La marche des salopes

 

 

La marche des salopesActif sur le net depuis plusieurs semaines, le mouvement Slutwalk Morocco (la marche des salopes) compte sortir du monde virtuel pour manifester contre le harcèlement sexuel. Un calvaire que subit au quotidien des millions de femmes marocaines. Entretien avec Majdouline Lyazidi, fondatrice du mouvement «Slutwalk Morocco/Women-shoufoush»

«Nous allons organiser une marche contre le harcèlement bientôt »

Pourquoi avoir désigné au départ votre mouvement, «marche des salopes» et pourquoi l’avoir changé par la suite ?
Après la Slutwalk de Toronto, toutes les grandes villes et pays se sont relayés pour marcher contre le harcèlement et la discrimination des femmes. Notre pays loin d’être étranger à ce triste phénomène se doit à son tour d’entendre la voix de ses femmes (et de ses hommes) las de cette sauvagerie qui va de pis en pis. Donc quand un pays ou une ville adopte l’appellation SW, c’est un signe de solidarité avec tous les mouvements portant le même nom à travers le monde et qui se battent contre l’abus physique, moral et verbal à l’égard des femmes. Ensuite chaque pays étant différent par sa langue et sa culture, et ne s’agissant pas uniquement de porter un label mais de véritablement transmettre un message, les mouvements sont libres d’adapter le nom au contexte dans lequel ils évoluent, c’est ce qui s’est passé avec nous, mais aussi avec les mouvements en Inde, au Brésil, Norvège…. Et puis il y a aussi le fait que nous voulions adapter notre initiative à notre société, il ne s’agit pas ici d’une «vulgaire» transposition d’un modèle occidental.

Que veut dire women-shoufoush?
Contraction entre le mot «woman» qui veut dire «femme» en anglais et le «shoufouch» qui renvoie à l’expression «wamanchoufoush» très largement utilisée dans nos rues pour interpeller des filles et des femmes. Si le mot Slutwalk peut laisser indifférent des Marocains qui ne parlent pas forcément l’anglais, nous sommes sûrs que le «wamanchoufoush» est familier à tous. De plus il renvoie directement au harcèlement sexuel dont est victime la gent féminine marocaine au quotidien.
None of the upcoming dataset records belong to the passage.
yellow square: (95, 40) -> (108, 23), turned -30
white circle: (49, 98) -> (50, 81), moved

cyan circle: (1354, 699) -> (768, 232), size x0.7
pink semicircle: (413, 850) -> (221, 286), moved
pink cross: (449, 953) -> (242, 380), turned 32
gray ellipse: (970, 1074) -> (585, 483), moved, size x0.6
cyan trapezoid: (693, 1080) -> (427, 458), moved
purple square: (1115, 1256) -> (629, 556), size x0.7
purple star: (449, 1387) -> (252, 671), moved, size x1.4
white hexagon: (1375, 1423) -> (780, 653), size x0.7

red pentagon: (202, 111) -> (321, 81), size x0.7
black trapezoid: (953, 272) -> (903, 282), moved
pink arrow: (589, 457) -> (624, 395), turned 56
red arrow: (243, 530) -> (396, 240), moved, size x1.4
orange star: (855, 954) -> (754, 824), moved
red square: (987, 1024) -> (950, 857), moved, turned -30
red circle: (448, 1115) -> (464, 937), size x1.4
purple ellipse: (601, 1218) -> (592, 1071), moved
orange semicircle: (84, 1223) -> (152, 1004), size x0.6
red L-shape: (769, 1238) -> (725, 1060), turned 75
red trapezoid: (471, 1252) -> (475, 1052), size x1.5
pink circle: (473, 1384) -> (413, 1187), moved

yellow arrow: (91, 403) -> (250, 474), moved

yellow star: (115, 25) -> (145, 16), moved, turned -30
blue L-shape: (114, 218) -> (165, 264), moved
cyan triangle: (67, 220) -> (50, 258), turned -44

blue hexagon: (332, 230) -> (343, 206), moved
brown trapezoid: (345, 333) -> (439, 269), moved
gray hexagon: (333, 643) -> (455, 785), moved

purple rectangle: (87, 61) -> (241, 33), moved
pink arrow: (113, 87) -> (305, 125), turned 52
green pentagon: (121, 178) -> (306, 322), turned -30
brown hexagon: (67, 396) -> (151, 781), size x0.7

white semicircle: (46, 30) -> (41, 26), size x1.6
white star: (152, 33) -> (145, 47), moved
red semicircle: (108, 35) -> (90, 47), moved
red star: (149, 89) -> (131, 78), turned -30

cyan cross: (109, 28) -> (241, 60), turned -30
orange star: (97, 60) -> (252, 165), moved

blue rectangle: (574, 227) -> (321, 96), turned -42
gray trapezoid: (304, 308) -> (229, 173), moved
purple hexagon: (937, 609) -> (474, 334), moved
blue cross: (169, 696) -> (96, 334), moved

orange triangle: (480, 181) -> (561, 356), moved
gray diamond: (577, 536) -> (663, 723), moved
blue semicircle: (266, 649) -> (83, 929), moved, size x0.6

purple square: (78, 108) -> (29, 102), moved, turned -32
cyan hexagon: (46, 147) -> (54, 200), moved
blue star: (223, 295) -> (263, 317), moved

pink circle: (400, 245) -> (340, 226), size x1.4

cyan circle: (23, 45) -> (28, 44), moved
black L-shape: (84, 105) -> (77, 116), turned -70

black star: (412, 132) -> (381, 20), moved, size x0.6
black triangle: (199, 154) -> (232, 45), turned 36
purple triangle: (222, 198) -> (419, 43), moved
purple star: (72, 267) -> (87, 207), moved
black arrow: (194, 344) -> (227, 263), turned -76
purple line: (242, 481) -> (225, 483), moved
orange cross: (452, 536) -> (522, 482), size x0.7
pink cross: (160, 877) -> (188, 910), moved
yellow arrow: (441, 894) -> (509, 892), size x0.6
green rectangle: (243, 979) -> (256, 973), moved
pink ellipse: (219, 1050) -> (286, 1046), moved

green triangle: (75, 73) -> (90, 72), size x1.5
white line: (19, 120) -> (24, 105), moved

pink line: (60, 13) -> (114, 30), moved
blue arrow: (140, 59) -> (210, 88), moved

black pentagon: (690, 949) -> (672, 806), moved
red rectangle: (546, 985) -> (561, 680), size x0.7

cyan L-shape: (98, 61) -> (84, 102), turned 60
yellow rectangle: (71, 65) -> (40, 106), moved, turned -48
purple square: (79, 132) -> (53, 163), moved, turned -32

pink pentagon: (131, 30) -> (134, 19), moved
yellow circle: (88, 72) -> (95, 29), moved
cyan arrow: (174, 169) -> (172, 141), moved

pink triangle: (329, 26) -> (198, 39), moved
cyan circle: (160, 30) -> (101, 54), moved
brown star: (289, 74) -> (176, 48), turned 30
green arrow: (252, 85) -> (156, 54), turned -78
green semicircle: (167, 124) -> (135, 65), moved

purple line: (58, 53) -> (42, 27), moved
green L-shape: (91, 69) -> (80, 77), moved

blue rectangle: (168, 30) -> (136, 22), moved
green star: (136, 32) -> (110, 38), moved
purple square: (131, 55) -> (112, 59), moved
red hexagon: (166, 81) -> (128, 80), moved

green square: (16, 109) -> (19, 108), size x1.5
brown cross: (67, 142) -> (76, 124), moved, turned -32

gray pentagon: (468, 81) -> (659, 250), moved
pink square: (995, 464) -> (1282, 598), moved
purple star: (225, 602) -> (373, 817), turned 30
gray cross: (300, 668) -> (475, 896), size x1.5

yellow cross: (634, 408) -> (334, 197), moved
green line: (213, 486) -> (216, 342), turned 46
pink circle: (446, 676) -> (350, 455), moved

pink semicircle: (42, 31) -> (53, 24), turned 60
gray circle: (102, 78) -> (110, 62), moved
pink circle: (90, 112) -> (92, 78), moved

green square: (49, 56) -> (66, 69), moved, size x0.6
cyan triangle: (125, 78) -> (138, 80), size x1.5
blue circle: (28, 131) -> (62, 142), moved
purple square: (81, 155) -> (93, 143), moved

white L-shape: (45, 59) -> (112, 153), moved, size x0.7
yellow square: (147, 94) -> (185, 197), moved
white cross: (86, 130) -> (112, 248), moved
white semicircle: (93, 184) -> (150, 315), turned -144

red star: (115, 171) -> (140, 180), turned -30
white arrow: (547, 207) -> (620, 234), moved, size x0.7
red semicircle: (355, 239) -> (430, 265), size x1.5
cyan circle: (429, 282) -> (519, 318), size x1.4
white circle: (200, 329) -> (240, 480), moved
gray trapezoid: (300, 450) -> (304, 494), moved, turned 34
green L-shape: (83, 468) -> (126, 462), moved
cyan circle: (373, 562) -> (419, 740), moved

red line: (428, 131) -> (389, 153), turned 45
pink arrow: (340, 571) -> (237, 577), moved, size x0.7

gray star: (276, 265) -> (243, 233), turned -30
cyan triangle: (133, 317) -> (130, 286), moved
Votre expérience personnelle a-t-elle quelque chose à voir avec votre engagement contre le harcèlement?
Et comment ! A partir du moment où je ne faisais plus «petite fille» c’est-à-dire vers l’âge de 11, 12 ans, on a commencé à me siffler, à me harceler dans la rue et à me suivre à toute heure de la journée. J’ai vingt ans aujourd’hui et la situation ne fait qu’empirer. J’ai gardé ce cri de colère en moi pendant des années, ce cri pour dire qu’il y en a plus qu’assez et je pense qu’il est temps pour moi de le libérer. Je sais que je ne suis pas la seule.

A votre avis, pourquoi le phénomène est si grave chez nous?
J’aimerais partager avec vous des propos qu’un jeune homme m’a servis lorsque pour repousser ses «avances», je lui avais demandé poliment d’aller vaquer à d’autres occupations que celle de me harceler. Il m’a répondu avec des propos d’un autre registre comme vous pouvez bien l’imaginer, disant qu’ici nous étions au Maroc, que j’étais une fille et que de ce fait je me ferais harceler durant toute ma vie, voire même pire. Et que je devrais subir ça en silence parce que telle est la réalité et que cette réalité ne changera jamais.

 

 

La marche des salopes
Majdouline Lyazidi

 

Collaborez-vous avec des associations féministes afin de faire entendre votre voix?
Pour l’instant les seuls autres mouvements avec qui nous avons établi un réel contact sont des Slutwalk d’autres régions (Toronto et Curitiba surtout) avec qui nous partageons nos expériences, ainsi que la «jeunesse estudiantine féminine» formé d’étudiants de l’ENCG de Casablanca. Ceci dit, nous n’excluons pas d’unir nos forces avec d’autres militants de la même cause si cela peut donner plus d’impact à nos actions.

Y a t-il d’autres mouvements marocains sur le web qui embrassent la même cause?
Oui tout à fait, de temps en temps d’ailleurs nous recevons des liens sur notre page vers d’autres groupes, que ce soit aussi général que le combat contre le harcèlement sexuel au Maroc ou des cas plus spécifiques tels que la signature de pétitions. On sent de plus en plus sur le net cette urgence de remédier à la situation actuelle.

Quand est-ce que vous pensez sortir votre mouvement du virtuel et organiser une marche?
Nous sommes actuellement entrain de travailler sur les documents qui nous permettrons d’obtenir une autorisation pour concrétiser la marche. Nous ne devrions pas tarder à communiquer une date.